• MATERIAL TO PROCESS:

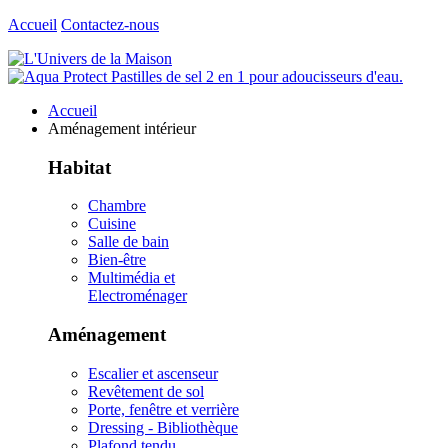
Accueil
Contactez-nous
Accueil
Aménagement intérieur
Habitat
Chambre
Cuisine
Salle de bain
Bien-être
Multimédia et
Electroménager
Aménagement
Escalier et ascenseur
Revêtement de sol
Porte, fenêtre et verrière
Dressing - Bibliothèque
Plafond tendu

• TASK DESCRIPTION:
Retype the material in full, exactly as written, and exclude the pictures.

• FINAL ANSWER:
Accueil
Contactez-nous
Accueil
Aménagement intérieur
Habitat
Chambre
Cuisine
Salle de bain
Bien-être
Multimédia et
Electroménager
Aménagement
Escalier et ascenseur
Revêtement de sol
Porte, fenêtre et verrière
Dressing - Bibliothèque
Plafond tendu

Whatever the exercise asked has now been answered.